On his website, Grillo argued that new elections should take place as soon as possible. “The regime's propaganda and all of its lies are the first losers in this referendum,” Grillo wrote. “Times have changed. The sovereignty belongs to the people again — and now we will really start to apply our constitution.”
Despite strong differences between Grillo and Donald Trump — one is a comedic actor-turned-political activist; the other is a real estate executive turned novice politician-turned-president-elect — the two are now frequently being compared in Europe. The Italian comedian himself made such remarks in an interview after Trump's victory: “Our movement has some similarities,” he said. “We became the first political movement in Italy, and the media didn't even realize it.”
Similar to Trump's “drain the swamp” political message, Grillo has taken a strong anti-establishment and anti-corruption stance, accusing Renzi of preventing economic and anti-corruption reforms. The movement's five stars stand for “public water, sustainable transport, sustainable development, the right to Internet access and environmentalism.”
Above all, though, the party (which considers itself not a party but a movement), stands in opposition to the leaders who have governed Europe over the past few years, during which the continent struggled to deal with economic austerity.
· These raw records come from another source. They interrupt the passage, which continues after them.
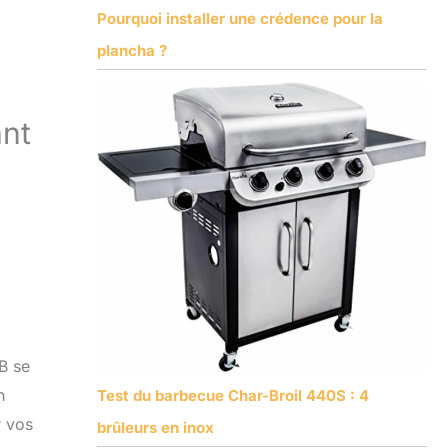
Pourquoi installer une crédence pour la
plancha ?
ant
0B se
n
Test du barbecue Char-Broil 440S : 4
r vos
brûleurs en inox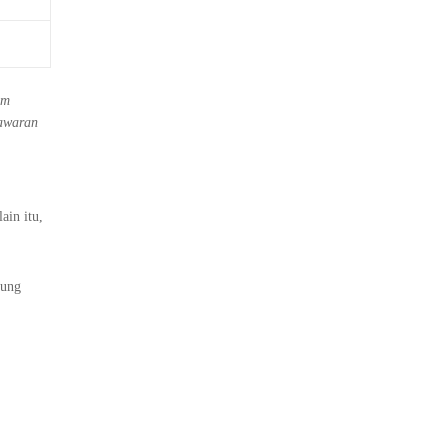
um
nawaran
ain itu,
tung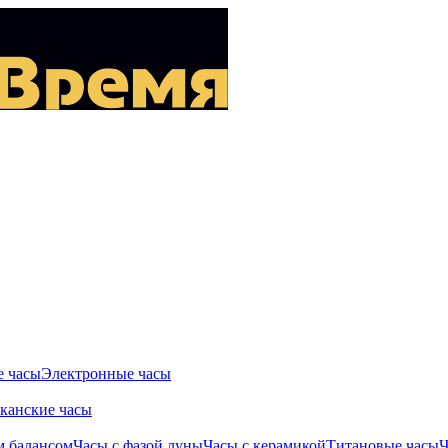
 часы
Электронные часы
канские часы
м балансом
Часы с фазой луны
Часы с керамикой
Титановые часы
Ч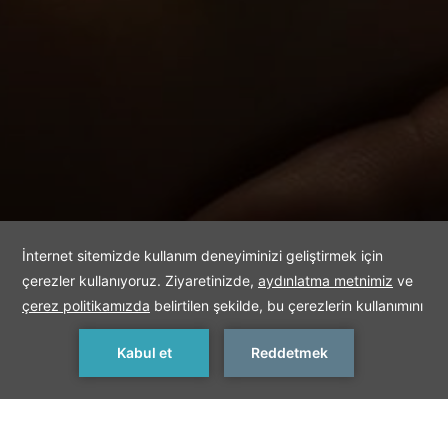
REZERVASYON YAP
< Önceki Teklif
Sonraki Teklif >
Italy has been particularly hard-hit, with a current youth unemployment rate of 27 percent.
Referring to German Chancellor Angela Merkel and European Commission President Jean-Claude Juncker, Gillo said in an interview with the Financial Times last year: “They have a kind of illness, it’s called alexithymia, which means difficulty recognizing the emotions of others: pain, pleasure, joy. … They don’t care if they have to put tens of millions of people into hunger to balance an account, it’s collateral damage. We’ve entrusted our lives to people who know nothing about life,” he said.
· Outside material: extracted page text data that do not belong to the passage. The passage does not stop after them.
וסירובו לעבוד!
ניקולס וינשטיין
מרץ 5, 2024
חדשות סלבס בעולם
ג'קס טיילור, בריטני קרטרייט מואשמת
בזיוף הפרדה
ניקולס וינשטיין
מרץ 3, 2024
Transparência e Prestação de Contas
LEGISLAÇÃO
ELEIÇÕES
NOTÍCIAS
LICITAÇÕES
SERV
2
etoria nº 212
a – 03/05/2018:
Especially in Northern Europe, Grillo's statements have raised worries over his use of populist rhetoric. Grillo “prides himself on his ridicule of the parliamentary system,” conservative-leaning German journalist Jan Fleischhauer wrote in a widely discussed article in 2013.
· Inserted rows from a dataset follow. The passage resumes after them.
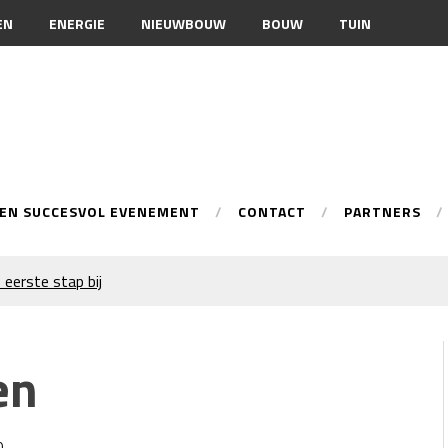
EN
ENERGIE
NIEUWBOUW
BOUW
TUIN
EEN SUCCESVOL EVENEMENT
CONTACT
PARTNERS
 eerste stap bij
onele spuittechniek
ur
en
n je merkimago?
warmingsoptie
 inschakelen bij
0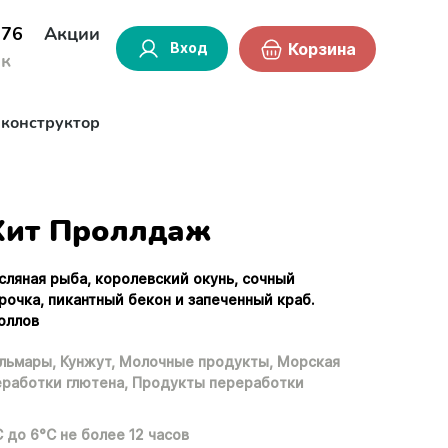
-76
Акции
Вход
Корзина
ок
-конструктор
Хит Проллдаж
асляная рыба, королевский окунь, сочный
рочка, пикантный бекон и запеченный краб.
оллов
льмары,
Кунжут,
Молочные продукты,
Морская
работки глютена,
Продукты переработки
С до 6°С не более 12 часов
“Yet while his anti-establishment rhetoric sounds appealing, at heart it's actually anti-democratic. And very similar to that of an infamous Italian from the past,” Fleischhauer wrote, drawing a comparison between Grillo and former Italian dictator Benito Mussolini, the leader of the National Fascist Party.
Speaking to The Washington Post's Anthony Faiola in 2012, Grillo strongly rejected comparisons between him and fascist dictators. “They are calling me a populist, calling us Nazis, calling me Hitler, but they do not understand,” he said. “What is happening is that our movement is filling a similar space as the Nazis did in Germany or [nationalist Marine] Le Pen has in France. But we are nothing like them. We are moderate, beautiful people, and we are the only thing left standing between Italy and the real extremists.”
In Trump, Grillo appears to have finally found an appropriate leader with whom to be compared. Both became famous on television. They feel neglected by the media and by the political establishment. And both are considered similarly damaging in Brussels, Berlin and Paris.